───── DATA EXTRACTS ─────

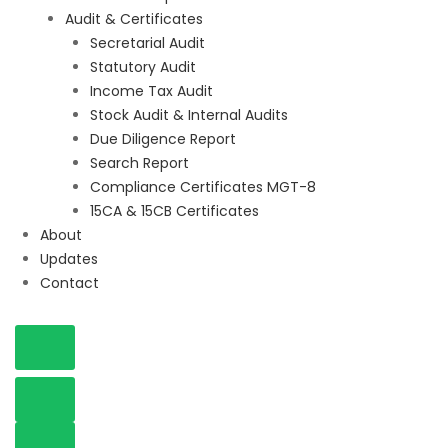
Audit & Certificates
Secretarial Audit
Statutory Audit
Income Tax Audit
Stock Audit & Internal Audits
Due Diligence Report
Search Report
Compliance Certificates MGT-8
15CA & 15CB Certificates
About
Updates
Contact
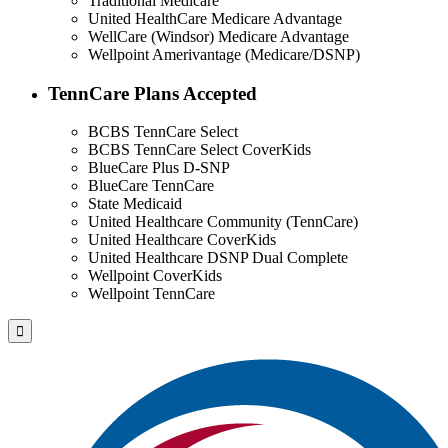
Traditional Medicare
United HealthCare Medicare Advantage
WellCare (Windsor) Medicare Advantage
Wellpoint Amerivantage (Medicare/DSNP)
TennCare Plans Accepted
BCBS TennCare Select
BCBS TennCare Select CoverKids
BlueCare Plus D-SNP
BlueCare TennCare
State Medicaid
United Healthcare Community (TennCare)
United Healthcare CoverKids
United Healthcare DSNP Dual Complete
Wellpoint CoverKids
Wellpoint TennCare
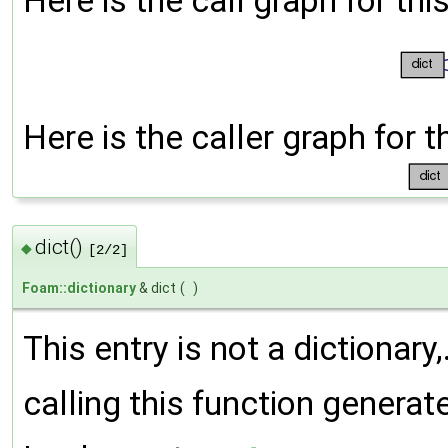
Here is the call graph for thi
Here is the caller graph for t
dict()
◆
[2/2]
Foam::dictionary
& dict
(
)
This entry is not a dictionary,
calling this function generat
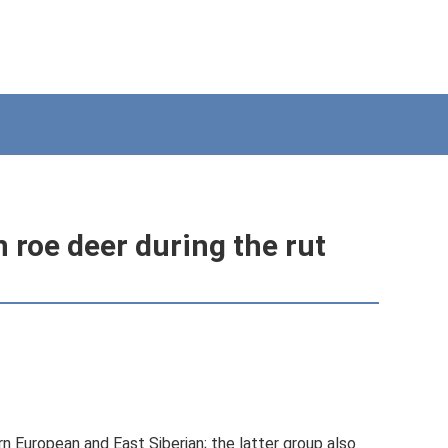
 roe deer during the rut
n European and East Siberian; the latter group also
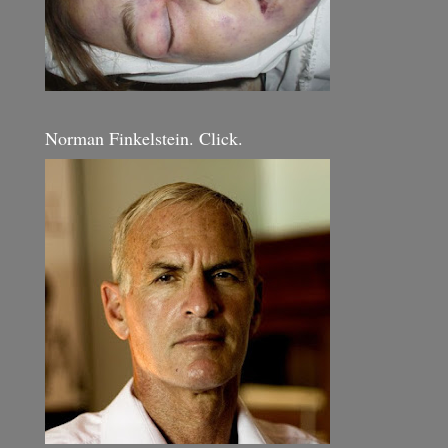
Norman Finkelstein. Click.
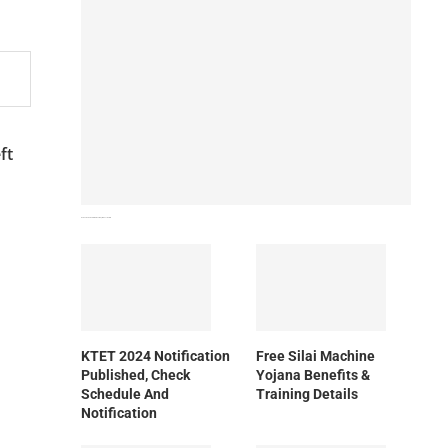
ft
How To Download NIOS Board Syllabus? Details
KTET 2024 Notification
Free Silai Machine
Published, Check
Yojana Benefits &
Schedule And
Training Details
Notification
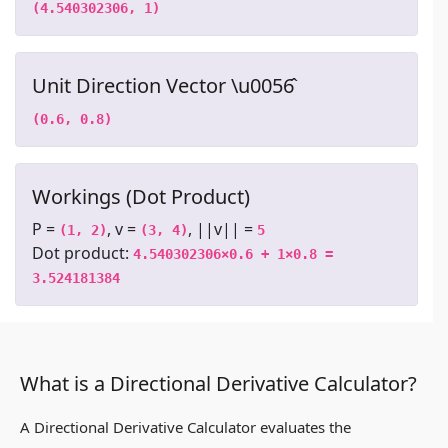
(4.540302306, 1)
Unit Direction Vector \u0056̂
(0.6, 0.8)
Workings (Dot Product)
P =
, v =
, ||v|| =
(1, 2)
(3, 4)
5
Dot product:
4.540302306×0.6 + 1×0.8 = 
3.524181384
What is a Directional Derivative Calculator?
A Directional Derivative Calculator evaluates the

─────

WORK TO BE COMPLETED –
Please, without any pictures, retype the records exactly as they appear.

ANSWER BELOW –
Audit & Certificates
Secretarial Audit
Statutory Audit
Income Tax Audit
Stock Audit & Internal Audits
Due Diligence Report
Search Report
Compliance Certificates MGT-8
15CA & 15CB Certificates
About
Updates
Contact
Traditional Medicare
United HealthCare Medicare Advantage
WellCare (Windsor) Medicare Advantage
Wellpoint Amerivantage (Medicare/DSNP)
TennCare Plans Accepted
BCBS TennCare Select
BCBS TennCare Select CoverKids
BlueCare Plus D-SNP
BlueCare TennCare
State Medicaid
United Healthcare Community (TennCare)
United Healthcare CoverKids
United Healthcare DSNP Dual Complete
Wellpoint CoverKids
Wellpoint TennCare
Here is the call graph for thi
Here is the caller graph for t
dict()
◆
[2/2]
Foam::dictionary
& dict
(
)
This entry is not a dictionary,
calling this function generat
 roe deer during the rut
n European and East Siberian; the latter group also
Norman Finkelstein. Click.
ft
How To Download NIOS Board Syllabus? Details
KTET 2024 Notification
Free Silai Machine
Published, Check
Yojana Benefits &
Schedule And
Training Details
Notification
(4.540302306, 1)
Unit Direction Vector \u0056̂
(0.6, 0.8)
Workings (Dot Product)
P =
, v =
, ||v|| =
(1, 2)
(3, 4)
5
Dot product:
4.540302306×0.6 + 1×0.8 = 
3.524181384
What is a Directional Derivative Calculator?
A Directional Derivative Calculator evaluates the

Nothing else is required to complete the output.